2. Materials and Methods
2.1. Literature Search and Data Curation
The current systematic review was performed by following the guidelines of Preferred Reporting Items for Systematic Reviews and Meta-Analyses (PRISMA). MEDLINE, ScienceDirect, Google Scholar, PubMed, and Scopus (Elsevier) were searched for articles by using the following terms: “Metabolomics”, “Autoimmune diseases”, “Biological samples”, and “Metabolic changes”. Articles published in the English language up to March 2023 were included with no specific start date filter. Two hundred and fifty-seven articles were retrieved through a search strategy. After careful assessment of titles and abstracts, a total of 136 studies were un-contextualized for this study. Thus, 121 abstracts were left for further scanning. Then, 21 out of 121 studies were excluded due to repetition, and an additional 12 articles did not meet the predefined inclusion criteria, specifically those that were not published in English and lacked control groups. As a result, a final collection of 88 full-text articles were eligible for analysis. The selection process is depicted in Figure 1 using a PRISMA flow chart, outlining the study’s progression through these stages. The protocol of the study was registered with PROSPERO (registration number: CRD42023447059).
Figure 1.
PRISMA flow chart illustrating the selection process of the studies.

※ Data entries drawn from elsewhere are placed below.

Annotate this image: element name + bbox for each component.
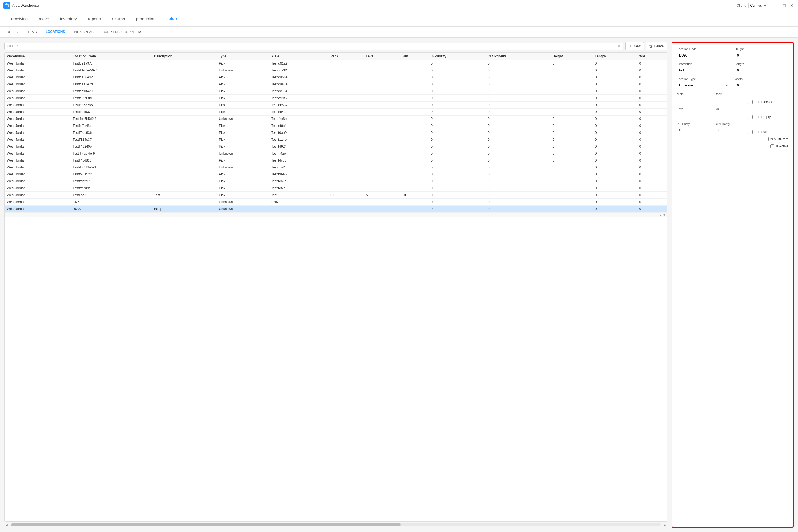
table-row[interactable]: West JordanTestfdaa1e7dPickTestfdaa1e000… bbox=[5, 81, 667, 88]
scroll-left-arrow[interactable]: ◀ bbox=[4, 523, 9, 527]
table-row[interactable]: West JordanTestLoc1TestPickTest01A010000… bbox=[5, 192, 667, 199]
client-select[interactable]: Cerritus bbox=[748, 3, 768, 8]
table-cell: TestLoc1 bbox=[71, 192, 152, 199]
table-cell bbox=[152, 95, 217, 102]
table-cell: 0 bbox=[637, 143, 667, 150]
filter-input[interactable] bbox=[20, 44, 616, 48]
nav-reports[interactable]: reports bbox=[82, 11, 107, 26]
table-cell: West Jordan bbox=[5, 206, 71, 212]
table-cell: fadflj bbox=[152, 206, 217, 212]
table-cell bbox=[400, 81, 429, 88]
scroll-thumb[interactable] bbox=[11, 523, 401, 527]
subnav-carriers-suppliers[interactable]: CARRIERS & SUPPLIERS bbox=[101, 26, 144, 37]
table-row[interactable]: West JordanTest-fec6b5d9-8UnknownTest-fe… bbox=[5, 116, 667, 122]
table-cell: 0 bbox=[637, 81, 667, 88]
table-row[interactable]: West JordanTestff114e37PickTestff114e000… bbox=[5, 136, 667, 143]
nav-receiving[interactable]: receiving bbox=[5, 11, 33, 26]
subnav-items[interactable]: ITEMS bbox=[25, 26, 38, 37]
table-row[interactable]: West JordanTest-fda32e59-7UnknownTest-fd… bbox=[5, 67, 667, 74]
table-cell: West Jordan bbox=[5, 81, 71, 88]
in-priority-input[interactable] bbox=[677, 127, 710, 134]
aisle-input[interactable] bbox=[677, 97, 710, 104]
scroll-up-arrow[interactable]: ▲ bbox=[659, 213, 662, 217]
table-row[interactable]: West JordanTest-ff4aef4e-9UnknownTest-ff… bbox=[5, 150, 667, 157]
table-cell: 0 bbox=[637, 122, 667, 129]
nav-move[interactable]: move bbox=[33, 11, 55, 26]
table-cell: 0 bbox=[429, 136, 486, 143]
subnav-rules[interactable]: RULES bbox=[5, 26, 19, 37]
nav-inventory[interactable]: inventory bbox=[55, 11, 82, 26]
table-cell: Pick bbox=[217, 88, 269, 95]
is-blocked-checkbox[interactable] bbox=[752, 100, 756, 104]
table-row[interactable]: West JordanTestff4cd813PickTestff4cd8000… bbox=[5, 157, 667, 164]
table-row[interactable]: West JordanTestff0ab936PickTestff0ab9000… bbox=[5, 129, 667, 136]
table-row[interactable]: West JordanTestff49240ePickTestff4924000… bbox=[5, 143, 667, 150]
table-cell bbox=[400, 206, 429, 212]
table-cell bbox=[152, 122, 217, 129]
table-row[interactable]: West JordanUNKUnknownUNK00000 bbox=[5, 199, 667, 206]
table-cell: 0 bbox=[429, 88, 486, 95]
height-input[interactable] bbox=[735, 52, 788, 59]
table-row[interactable]: West JordanTestfec4037aPickTestfec403000… bbox=[5, 109, 667, 116]
bin-input[interactable] bbox=[715, 112, 748, 119]
close-button[interactable]: ✕ bbox=[788, 3, 795, 8]
is-active-checkbox[interactable] bbox=[770, 144, 774, 148]
is-full-checkbox[interactable] bbox=[752, 130, 756, 134]
table-row[interactable]: West JordanTestff96a522PickTestff96a5000… bbox=[5, 171, 667, 178]
maximize-button[interactable]: □ bbox=[782, 3, 787, 8]
table-cell: Testffcf7d9a bbox=[71, 185, 152, 192]
table-cell: West Jordan bbox=[5, 157, 71, 164]
is-multi-item-checkbox[interactable] bbox=[765, 137, 768, 141]
table-cell: 0 bbox=[486, 143, 550, 150]
col-description: Description bbox=[152, 53, 217, 60]
table-cell: Testfdc134 bbox=[269, 88, 328, 95]
col-in-priority: In Priority bbox=[429, 53, 486, 60]
table-row[interactable]: West JordanTest-ff7413a5-3UnknownTest-ff… bbox=[5, 164, 667, 171]
new-button[interactable]: ＋ New bbox=[625, 42, 644, 50]
length-input[interactable] bbox=[735, 67, 788, 74]
table-row[interactable]: West JordanTestfd91a97cPickTestfd91a9000… bbox=[5, 60, 667, 67]
table-row[interactable]: West JordanBU90fadfljUnknown00000 bbox=[5, 206, 667, 212]
plus-icon: ＋ bbox=[629, 44, 632, 49]
location-code-input[interactable] bbox=[677, 52, 730, 59]
table-row[interactable]: West JordanTestfda56e42PickTestfda56e000… bbox=[5, 74, 667, 81]
out-priority-input[interactable] bbox=[715, 127, 748, 134]
subnav-pick-areas[interactable]: PICK AREAS bbox=[73, 26, 94, 37]
table-cell: Unknown bbox=[217, 116, 269, 122]
table-cell: Testfeb53265 bbox=[71, 102, 152, 109]
svg-rect-0 bbox=[5, 4, 8, 7]
level-input[interactable] bbox=[677, 112, 710, 119]
is-blocked-label: Is Blocked bbox=[758, 100, 773, 104]
table-cell: 0 bbox=[429, 171, 486, 178]
nav-returns[interactable]: returns bbox=[107, 11, 131, 26]
table-row[interactable]: West JordanTestfeb53265PickTestfeb532000… bbox=[5, 102, 667, 109]
table-row[interactable]: West JordanTestffcb2c89PickTestffcb2c000… bbox=[5, 178, 667, 185]
width-input[interactable] bbox=[735, 82, 788, 89]
table-cell: 0 bbox=[593, 157, 637, 164]
filter-clear-icon[interactable]: ✕ bbox=[618, 44, 621, 49]
table-cell bbox=[328, 67, 363, 74]
scroll-right-arrow[interactable]: ▶ bbox=[663, 523, 667, 527]
table-row[interactable]: West JordanTestfe99f68dPickTestfe99f6000… bbox=[5, 95, 667, 102]
horizontal-scrollbar[interactable]: ◀ ▶ bbox=[4, 522, 667, 528]
table-cell: 0 bbox=[550, 192, 592, 199]
subnav-locations[interactable]: LOCATIONS bbox=[44, 26, 66, 37]
nav-setup[interactable]: setup bbox=[161, 11, 182, 26]
scroll-down-arrow[interactable]: ▼ bbox=[663, 213, 666, 217]
scroll-track[interactable] bbox=[11, 523, 661, 527]
table-cell: 0 bbox=[486, 88, 550, 95]
minimize-button[interactable]: ─ bbox=[775, 3, 780, 8]
table-row[interactable]: West JordanTestfdc13420PickTestfdc134000… bbox=[5, 88, 667, 95]
table-row[interactable]: West JordanTestfef8c48ePickTestfef8c4000… bbox=[5, 122, 667, 129]
rack-input[interactable] bbox=[715, 97, 748, 104]
location-type-select[interactable]: Unknown Pick Bulk Staging bbox=[677, 82, 730, 89]
is-empty-checkbox[interactable] bbox=[752, 115, 756, 119]
description-input[interactable] bbox=[677, 67, 730, 74]
table-cell: 0 bbox=[550, 199, 592, 206]
delete-button[interactable]: 🗑 Delete bbox=[646, 42, 667, 50]
table-cell bbox=[152, 102, 217, 109]
table-cell bbox=[152, 178, 217, 185]
nav-production[interactable]: production bbox=[131, 11, 161, 26]
table-row[interactable]: West JordanTestffcf7d9aPickTestffcf7d000… bbox=[5, 185, 667, 192]
form-row-1: Location Code Height bbox=[677, 48, 788, 59]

The initial screening of titles was conducted by the first reviewer (AM). Subsequently, two reviewers (AM and KSA) independently assessed the title and abstracts using an eligibility checklist to exclude irrelevant studies. Full texts of potentially eligible studies were retrieved for a comprehensive evaluation and final selection. Two reviewers (WFF and AAO) critically evaluated the quality and validity of the included studies. The first reviewer extracted the data, which were then verified by the second and third reviewers (KSA, AAO), and finally reviewed by the fourth reviewer (WFF) for accuracy and completeness. Consensus discussions were held to address any discrepancies and ensure study eligibility.
2.2. Data Synthesis
The outcomes of the included studies were summarized in tables mentioning the author, analytical technique, biological fluids, models, and the number of patients and controls. Metabolic changes with respect to different biological fluids were also summarized in tables.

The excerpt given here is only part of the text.